Accanto alla metodica ecocardiografica, basata sugli ultrasuoni, la risonanza magnetica cardiaca (RMC) sta assumendo un ruolo sempre più crescente nell’ambito cardiologico. La RMC è una tecnica tomografica e non utilizza radiazioni ionizzanti. La metodica rappresenta ad oggi la tecnica gold standard per quantificare i volumi ventricolari, la massa miocardica e la FE bi-ventricolare. La RMC supera i limiti di calcolo dell’ecocardiografia per la quantificazione della FE grazie alla qualità delle immagini e al fatto che è una tecnica tomografica e quindi non vi sono assunzioni geometriche. Inoltre fornisce dati sulla caratterizzazione tissutale, cioè è in grado di identificare zone anomale all’interno del muscolo cardiaco quali la presenza di edema o di aree di cicatrice. Queste informazioni sono preziose nell’ambito dell’insufficienza cardiaca poiché forniscono informazioni per discriminare tra le diverse possibili cause sottostanti. La presenza e l’estensione del danno miocardico, attraverso la quantificazione della fibrosi, ha un ruolo incrementale per la stratificazione prognostica rispetto alla sola frazione di eiezione, nonostante attualmente quest’ultima rappresenti il punto cardine per identificare i pazienti a rischio per morte cardiaca improvvisa. La valutazione, inoltre, della fibrosi attraverso il late gadolinium enhancement (LGE), identifica aree potenzialmente aritmogeniche, da dove cioè possono insorgere aritmie anche fatali. Anche il LGE presenta dei limiti poiché è robusto nell’identificare arre di fibrosi focale nel cuore, come cicatrici, ma non è in grado di identificare la fibrosi diffusa a tutto il muscolo cardiaco. Anche la RMC sta subendo un’evoluzione tecnologica continua e oggigiorno sono disponibili nuove sequenze di Mapping per la caratterizzazione tissutale in grado di evidenziare e quantificare la fibrosi diffusa.

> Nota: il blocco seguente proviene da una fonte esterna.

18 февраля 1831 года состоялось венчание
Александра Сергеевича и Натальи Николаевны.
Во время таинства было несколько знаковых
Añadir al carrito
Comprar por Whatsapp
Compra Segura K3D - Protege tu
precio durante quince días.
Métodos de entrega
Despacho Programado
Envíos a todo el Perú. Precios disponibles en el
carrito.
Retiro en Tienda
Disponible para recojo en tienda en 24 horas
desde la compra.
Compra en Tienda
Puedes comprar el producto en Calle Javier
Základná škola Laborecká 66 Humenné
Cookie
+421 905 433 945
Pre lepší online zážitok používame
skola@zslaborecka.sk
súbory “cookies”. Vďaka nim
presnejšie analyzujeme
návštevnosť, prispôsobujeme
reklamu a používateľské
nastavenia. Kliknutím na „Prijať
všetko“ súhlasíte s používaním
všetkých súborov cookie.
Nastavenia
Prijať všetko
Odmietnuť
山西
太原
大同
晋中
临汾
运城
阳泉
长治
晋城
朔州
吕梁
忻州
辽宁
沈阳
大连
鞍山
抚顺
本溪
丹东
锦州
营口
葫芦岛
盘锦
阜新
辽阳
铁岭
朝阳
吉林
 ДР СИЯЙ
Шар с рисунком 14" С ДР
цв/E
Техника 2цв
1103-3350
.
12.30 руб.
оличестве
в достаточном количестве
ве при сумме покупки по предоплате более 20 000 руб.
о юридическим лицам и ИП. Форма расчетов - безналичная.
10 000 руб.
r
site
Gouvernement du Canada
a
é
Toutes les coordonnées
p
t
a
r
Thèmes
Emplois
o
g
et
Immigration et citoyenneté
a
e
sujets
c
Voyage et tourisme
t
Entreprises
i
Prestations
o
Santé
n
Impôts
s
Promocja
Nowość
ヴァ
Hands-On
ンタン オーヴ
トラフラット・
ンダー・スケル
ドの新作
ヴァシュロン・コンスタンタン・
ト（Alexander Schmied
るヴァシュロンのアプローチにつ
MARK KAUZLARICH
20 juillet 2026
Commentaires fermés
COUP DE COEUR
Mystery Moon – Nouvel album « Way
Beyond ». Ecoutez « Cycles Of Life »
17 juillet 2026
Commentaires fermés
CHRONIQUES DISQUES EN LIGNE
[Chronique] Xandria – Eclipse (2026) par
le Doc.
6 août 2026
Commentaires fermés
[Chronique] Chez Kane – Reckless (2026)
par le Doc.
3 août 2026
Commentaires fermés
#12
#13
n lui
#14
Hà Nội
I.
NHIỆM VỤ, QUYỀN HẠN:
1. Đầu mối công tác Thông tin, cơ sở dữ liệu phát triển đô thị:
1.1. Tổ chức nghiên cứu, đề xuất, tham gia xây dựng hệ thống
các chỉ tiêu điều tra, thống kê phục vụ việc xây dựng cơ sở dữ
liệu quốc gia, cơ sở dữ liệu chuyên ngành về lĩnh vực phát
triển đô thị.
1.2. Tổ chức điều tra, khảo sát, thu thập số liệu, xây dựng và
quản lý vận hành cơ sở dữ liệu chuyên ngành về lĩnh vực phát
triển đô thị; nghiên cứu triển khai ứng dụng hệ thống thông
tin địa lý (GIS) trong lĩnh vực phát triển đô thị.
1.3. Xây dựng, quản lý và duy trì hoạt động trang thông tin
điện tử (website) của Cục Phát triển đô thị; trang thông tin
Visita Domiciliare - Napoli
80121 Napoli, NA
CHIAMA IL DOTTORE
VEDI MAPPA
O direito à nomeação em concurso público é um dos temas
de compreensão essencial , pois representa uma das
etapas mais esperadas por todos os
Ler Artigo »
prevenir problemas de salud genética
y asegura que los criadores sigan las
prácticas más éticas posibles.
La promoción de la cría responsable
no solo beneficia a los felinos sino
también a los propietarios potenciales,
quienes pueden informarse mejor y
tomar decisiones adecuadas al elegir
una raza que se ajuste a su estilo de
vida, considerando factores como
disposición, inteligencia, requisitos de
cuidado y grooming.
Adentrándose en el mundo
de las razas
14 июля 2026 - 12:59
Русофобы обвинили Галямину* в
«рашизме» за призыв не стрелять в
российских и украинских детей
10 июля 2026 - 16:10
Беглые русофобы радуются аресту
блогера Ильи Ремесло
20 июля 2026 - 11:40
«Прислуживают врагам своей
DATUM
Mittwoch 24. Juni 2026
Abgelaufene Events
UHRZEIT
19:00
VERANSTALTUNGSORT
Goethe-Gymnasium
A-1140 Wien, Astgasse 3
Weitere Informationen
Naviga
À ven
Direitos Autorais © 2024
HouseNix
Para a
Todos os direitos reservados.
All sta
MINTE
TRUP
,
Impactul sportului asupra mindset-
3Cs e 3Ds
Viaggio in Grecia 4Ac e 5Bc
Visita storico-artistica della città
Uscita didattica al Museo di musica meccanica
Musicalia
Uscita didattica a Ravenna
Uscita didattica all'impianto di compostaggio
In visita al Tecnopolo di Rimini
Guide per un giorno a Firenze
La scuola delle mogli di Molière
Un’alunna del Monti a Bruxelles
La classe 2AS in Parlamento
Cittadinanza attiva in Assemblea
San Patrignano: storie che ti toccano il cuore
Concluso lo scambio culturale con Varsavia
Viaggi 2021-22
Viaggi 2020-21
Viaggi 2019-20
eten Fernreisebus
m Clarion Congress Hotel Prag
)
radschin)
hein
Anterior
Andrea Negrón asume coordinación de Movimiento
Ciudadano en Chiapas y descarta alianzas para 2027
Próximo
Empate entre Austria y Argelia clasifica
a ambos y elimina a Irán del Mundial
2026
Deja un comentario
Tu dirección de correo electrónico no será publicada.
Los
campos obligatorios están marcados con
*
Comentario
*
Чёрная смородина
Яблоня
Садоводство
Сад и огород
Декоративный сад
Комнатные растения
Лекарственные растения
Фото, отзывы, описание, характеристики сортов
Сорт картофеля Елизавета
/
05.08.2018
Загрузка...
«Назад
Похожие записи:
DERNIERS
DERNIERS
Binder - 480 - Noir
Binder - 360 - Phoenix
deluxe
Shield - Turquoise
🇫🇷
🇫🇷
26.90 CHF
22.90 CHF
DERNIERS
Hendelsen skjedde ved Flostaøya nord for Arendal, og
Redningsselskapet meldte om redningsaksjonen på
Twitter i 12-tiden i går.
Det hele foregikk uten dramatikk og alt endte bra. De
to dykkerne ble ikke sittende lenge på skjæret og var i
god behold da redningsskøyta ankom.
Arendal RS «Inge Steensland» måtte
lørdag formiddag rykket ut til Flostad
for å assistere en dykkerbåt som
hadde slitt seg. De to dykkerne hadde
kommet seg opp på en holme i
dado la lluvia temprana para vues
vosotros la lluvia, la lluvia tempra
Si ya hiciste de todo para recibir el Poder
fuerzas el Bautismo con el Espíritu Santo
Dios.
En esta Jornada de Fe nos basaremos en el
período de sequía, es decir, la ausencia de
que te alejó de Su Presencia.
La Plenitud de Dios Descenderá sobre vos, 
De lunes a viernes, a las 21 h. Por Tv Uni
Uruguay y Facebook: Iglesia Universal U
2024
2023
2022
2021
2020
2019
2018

Alla luce di quanto detto appare chiaro che ogni metodica ha i suoi punti di forza e i suoi limiti, ed è fondamentale un approccio ed un utilizzo integrato delle diverse metodiche, dovendo tener conto non solo delle peculiarità e dei limiti delle diverse tecniche, ma anche delle risorse disponibili sul territorio. L’auspicio è quello di una maggiore capillarità dell’accesso alle metodiche di imaging avanzato a livello nazionale, senza le differenze regionali che, purtroppo, caratterizzano ancora il nostro Paese.